▸ **Problem requirements**
Please repeat the whole listing exactly, but leave out any picture it holds.
Start of Material for the task
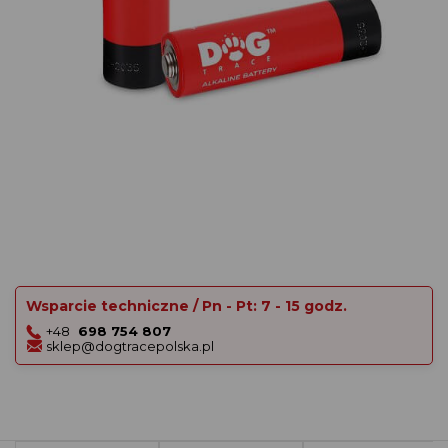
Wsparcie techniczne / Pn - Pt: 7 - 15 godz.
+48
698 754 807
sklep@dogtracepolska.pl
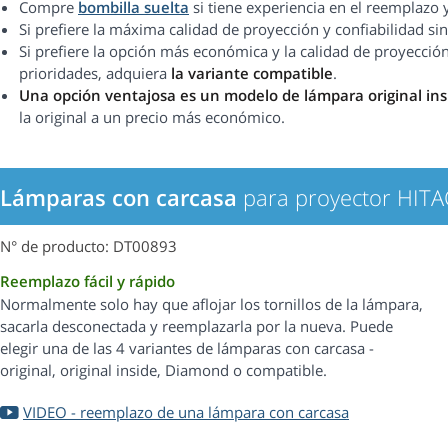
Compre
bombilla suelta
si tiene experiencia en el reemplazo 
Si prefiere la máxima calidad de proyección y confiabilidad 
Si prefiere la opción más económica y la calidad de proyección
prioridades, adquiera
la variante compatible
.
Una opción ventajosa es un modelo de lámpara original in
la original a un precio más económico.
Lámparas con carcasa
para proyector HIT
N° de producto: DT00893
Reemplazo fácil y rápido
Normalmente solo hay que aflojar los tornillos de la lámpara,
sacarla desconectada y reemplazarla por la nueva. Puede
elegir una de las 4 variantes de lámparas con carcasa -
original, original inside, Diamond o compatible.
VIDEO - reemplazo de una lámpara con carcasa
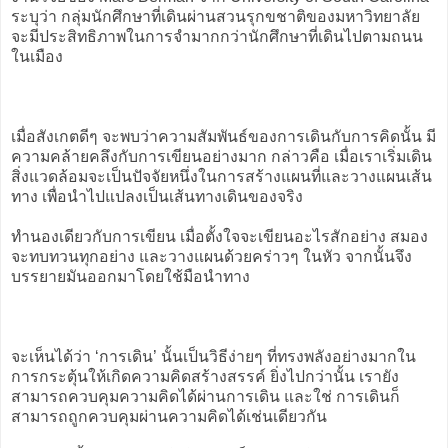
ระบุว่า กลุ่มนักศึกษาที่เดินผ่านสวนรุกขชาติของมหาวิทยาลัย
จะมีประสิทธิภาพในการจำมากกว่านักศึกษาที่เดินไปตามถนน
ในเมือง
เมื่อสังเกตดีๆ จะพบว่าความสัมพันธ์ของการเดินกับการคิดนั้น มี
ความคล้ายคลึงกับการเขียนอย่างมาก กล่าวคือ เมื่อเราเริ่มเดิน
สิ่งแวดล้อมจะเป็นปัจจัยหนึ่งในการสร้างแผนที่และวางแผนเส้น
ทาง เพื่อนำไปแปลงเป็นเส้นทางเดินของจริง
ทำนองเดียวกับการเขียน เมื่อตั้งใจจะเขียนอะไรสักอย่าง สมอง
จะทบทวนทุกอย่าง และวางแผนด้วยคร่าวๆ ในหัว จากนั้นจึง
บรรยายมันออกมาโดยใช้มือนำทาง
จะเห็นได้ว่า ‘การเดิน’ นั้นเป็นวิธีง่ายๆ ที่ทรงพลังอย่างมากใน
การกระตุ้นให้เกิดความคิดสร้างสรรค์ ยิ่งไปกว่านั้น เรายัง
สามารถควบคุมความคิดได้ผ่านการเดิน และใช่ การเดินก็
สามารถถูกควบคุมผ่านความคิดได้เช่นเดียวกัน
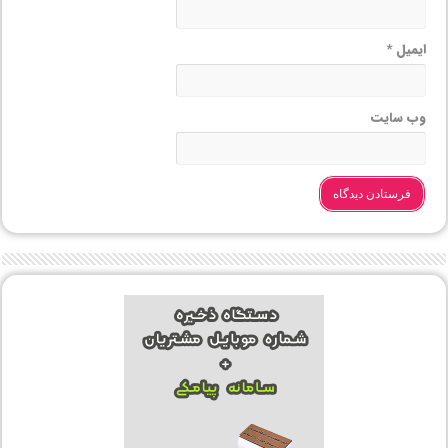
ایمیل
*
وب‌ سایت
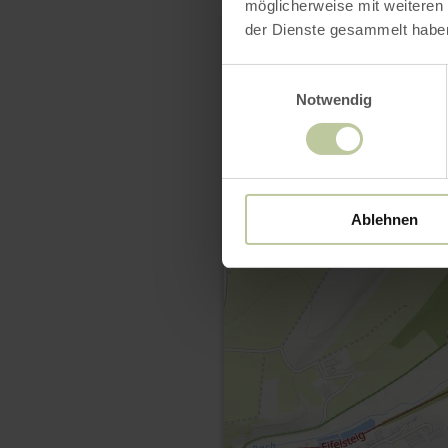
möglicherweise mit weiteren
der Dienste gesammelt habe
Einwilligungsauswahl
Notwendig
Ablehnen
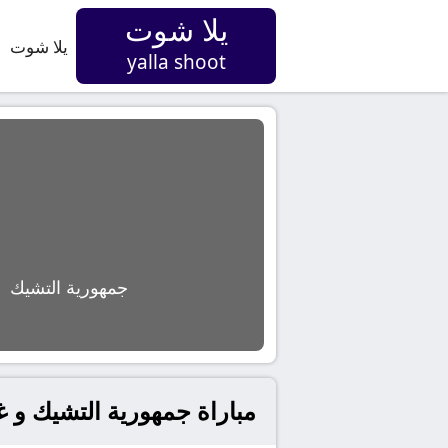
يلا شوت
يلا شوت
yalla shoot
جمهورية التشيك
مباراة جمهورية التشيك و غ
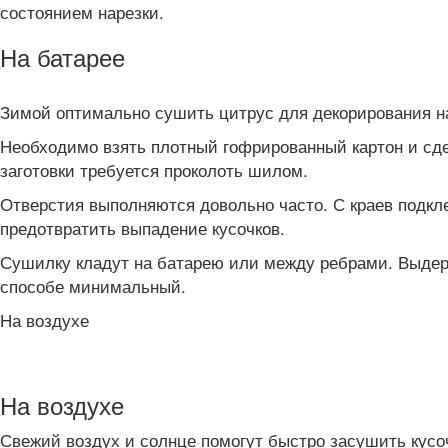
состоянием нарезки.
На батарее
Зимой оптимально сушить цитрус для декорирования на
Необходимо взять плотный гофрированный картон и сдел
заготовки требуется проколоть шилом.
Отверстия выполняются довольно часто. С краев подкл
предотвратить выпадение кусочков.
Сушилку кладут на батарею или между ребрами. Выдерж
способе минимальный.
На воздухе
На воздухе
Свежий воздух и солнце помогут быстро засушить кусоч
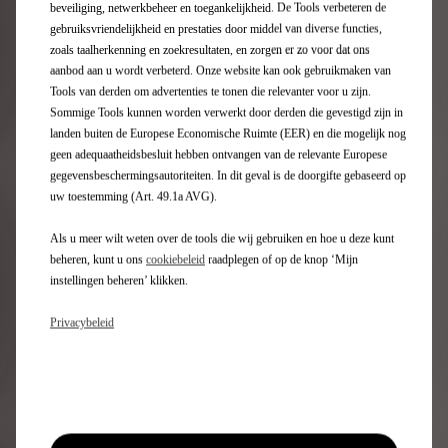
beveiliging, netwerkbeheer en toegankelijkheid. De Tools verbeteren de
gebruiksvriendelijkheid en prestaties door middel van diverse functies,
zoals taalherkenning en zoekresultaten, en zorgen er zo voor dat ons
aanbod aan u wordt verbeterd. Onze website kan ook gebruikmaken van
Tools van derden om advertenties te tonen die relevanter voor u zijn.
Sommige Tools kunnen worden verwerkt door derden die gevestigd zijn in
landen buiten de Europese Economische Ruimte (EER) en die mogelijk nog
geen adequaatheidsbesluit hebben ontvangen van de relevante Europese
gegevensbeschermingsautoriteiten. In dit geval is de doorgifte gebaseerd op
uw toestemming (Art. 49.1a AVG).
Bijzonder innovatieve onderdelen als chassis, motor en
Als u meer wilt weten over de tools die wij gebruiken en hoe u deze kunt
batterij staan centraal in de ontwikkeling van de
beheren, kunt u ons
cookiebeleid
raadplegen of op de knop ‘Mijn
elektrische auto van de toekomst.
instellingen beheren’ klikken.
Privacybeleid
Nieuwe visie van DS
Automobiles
End of Material for the task
▸ **Answer to this task**
Wsparcie techniczne / Pn - Pt: 7 - 15 godz.
+48
698 754 807
sklep@dogtracepolska.pl
Compre
bombilla suelta
si tiene experiencia en el reemplazo 
Si prefiere la máxima calidad de proyección y confiabilidad 
Si prefiere la opción más económica y la calidad de proyección
prioridades, adquiera
la variante compatible
.
Una opción ventajosa es un modelo de lámpara original in
la original a un precio más económico.
Lámparas con carcasa
para proyector HIT
N° de producto: DT00893
Reemplazo fácil y rápido
Normalmente solo hay que aflojar los tornillos de la lámpara,
sacarla desconectada y reemplazarla por la nueva. Puede
elegir una de las 4 variantes de lámparas con carcasa -
original, original inside, Diamond o compatible.
VIDEO - reemplazo de una lámpara con carcasa
ระบุว่า กลุ่มนักศึกษาที่เดินผ่านสวนรุกขชาติของมหาวิทยาลัย
จะมีประสิทธิภาพในการจำมากกว่านักศึกษาที่เดินไปตามถนน
ในเมือง
เมื่อสังเกตดีๆ จะพบว่าความสัมพันธ์ของการเดินกับการคิดนั้น มี
ความคล้ายคลึงกับการเขียนอย่างมาก กล่าวคือ เมื่อเราเริ่มเดิน
สิ่งแวดล้อมจะเป็นปัจจัยหนึ่งในการสร้างแผนที่และวางแผนเส้น
ทาง เพื่อนำไปแปลงเป็นเส้นทางเดินของจริง
ทำนองเดียวกับการเขียน เมื่อตั้งใจจะเขียนอะไรสักอย่าง สมอง
จะทบทวนทุกอย่าง และวางแผนด้วยคร่าวๆ ในหัว จากนั้นจึง
บรรยายมันออกมาโดยใช้มือนำทาง
จะเห็นได้ว่า ‘การเดิน’ นั้นเป็นวิธีง่ายๆ ที่ทรงพลังอย่างมากใน
การกระตุ้นให้เกิดความคิดสร้างสรรค์ ยิ่งไปกว่านั้น เรายัง
สามารถควบคุมความคิดได้ผ่านการเดิน และใช่ การเดินก็
สามารถถูกควบคุมผ่านความคิดได้เช่นเดียวกัน
ایمیل
*
وب‌ سایت
möglicherweise mit weiteren
der Dienste gesammelt habe
Einwilligungsauswahl
Notwendig
Ablehnen
يلا شوت
يلا شوت
yalla shoot
جمهورية التشيك
مباراة جمهورية التشيك و غ
состоянием нарезки.
На батарее
Зимой оптимально сушить цитрус для декорирования на
Необходимо взять плотный гофрированный картон и сдел
заготовки требуется проколоть шилом.
Отверстия выполняются довольно часто. С краев подкл
предотвратить выпадение кусочков.
Сушилку кладут на батарею или между ребрами. Выдерж
способе минимальный.
На воздухе
На воздухе
Свежий воздух и солнце помогут быстро засушить кусоч
beveiliging, netwerkbeheer en toegankelijkheid. De Tools verbeteren de
gebruiksvriendelijkheid en prestaties door middel van diverse functies,
zoals taalherkenning en zoekresultaten, en zorgen er zo voor dat ons
aanbod aan u wordt verbeterd. Onze website kan ook gebruikmaken van
Tools van derden om advertenties te tonen die relevanter voor u zijn.
Sommige Tools kunnen worden verwerkt door derden die gevestigd zijn in
landen buiten de Europese Economische Ruimte (EER) en die mogelijk nog
geen adequaatheidsbesluit hebben ontvangen van de relevante Europese
gegevensbeschermingsautoriteiten. In dit geval is de doorgifte gebaseerd op
uw toestemming (Art. 49.1a AVG).
Bijzonder innovatieve onderdelen als chassis, motor en
Als u meer wilt weten over de tools die wij gebruiken en hoe u deze kunt
batterij staan centraal in de ontwikkeling van de
beheren, kunt u ons
cookiebeleid
raadplegen of op de knop ‘Mijn
elektrische auto van de toekomst.
instellingen beheren’ klikken.
Privacybeleid
Nieuwe visie van DS
Automobiles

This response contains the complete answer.